Image:Deutsch Mythologische Landschaftsbilder2Page523.jpg|thumb|left|A scenic view of Höllental from List's Deutsch-Mythologische Landschaftsbilder
List began lecturing on these subjects; for instance, in February 1893 he spoke to the nationalist Verein 'Deutsches Geschichte' on the ancient priesthood of Wotan. He also worked as a playwright, and in December 1894 his play Der Wala Erweckung was premiered at an event organised by the Bund der Germanen which was devoted to the German nationalist cause, with Jews being explicitly banned from attending the event. Alongside his affiliation with the Bund, List was also a member of the Deutscher Turnverein, a strongly nationalistic group to whom he contributed literary works for their events.

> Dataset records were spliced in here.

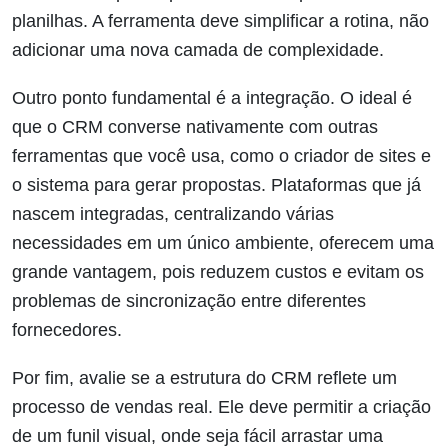
planilhas. A ferramenta deve simplificar a rotina, não
adicionar uma nova camada de complexidade.
Outro ponto fundamental é a integração. O ideal é
que o CRM converse nativamente com outras
ferramentas que você usa, como o criador de sites e
o sistema para gerar propostas. Plataformas que já
nascem integradas, centralizando várias
necessidades em um único ambiente, oferecem uma
grande vantagem, pois reduzem custos e evitam os
problemas de sincronização entre diferentes
fornecedores.
Por fim, avalie se a estrutura do CRM reflete um
processo de vendas real. Ele deve permitir a criação
de um funil visual, onde seja fácil arrastar uma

In 1893, List and Fanny Wschiansky founded a belletristic society devoted to encouraging German nationalist and neo-romantic literature in Vienna, the Literarische Donaugesellschaft. The group was partly based upon the 15th-century Litteraria Sodalita Danubiana created by the Viennese humanist Conrad Celtes, about whom List authored a brief biography in 1893. He also authored two further novels during the 1890s, both of which were historical romances set in Iron Age Germany. The first appeared in 1894 as Jung Diethers Heimkehr, which told the story of a young Teuton living in the fifth century who has been forcefully converted to Christianity but who returns to his original solar cult. The second was Pipara, a two-volume story published in 1895 which told the story of an eponymous Quadi maiden who escaped captivity from the Romans to become an empress. In 1898, he then authored a catechism exhibiting a form of pagan deism titled Der Unbesiegbare.
List's activities had made him a celebrity within the Austrian Pan-German movement, with the editors of the Ostdeutsche Rundschau convening a Guido List evening in April 1895 and South Vienna's Wieden Singers' Club holding a List festival in April 1897. Having divorced his previous wife, in August 1899 List married Anna Wittek, who was from Stecky in Bohemia. Despite List's modern Pagan faith, the wedding was held in an evangelical Protestant church, reflecting the growing popularity of Protestantism among Austria's Pan-German community, who perceived it as a more authentically German form of Christianity than the Catholicism that was popular among Austria-Hungary's other ethnic and linguistic communities. Wittek had previously appeared in a performance of List's Der Wala Erweckung and had publicly recited some of his poetry. Following their marriage, List devoted himself fully to drama, authoring the plays König Vannius in 1899, Sommer-Sonnwend-Feuerzauber in 1901 and Das Goldstück in 1903. He also authored a pamphlet titled Der Wiederaufbau von Carnuntum in 1900, in which he called for the reconstruction of the ancient Roman amphitheatre at Carnuntum as an open-air stage through which Wotanism could be promoted.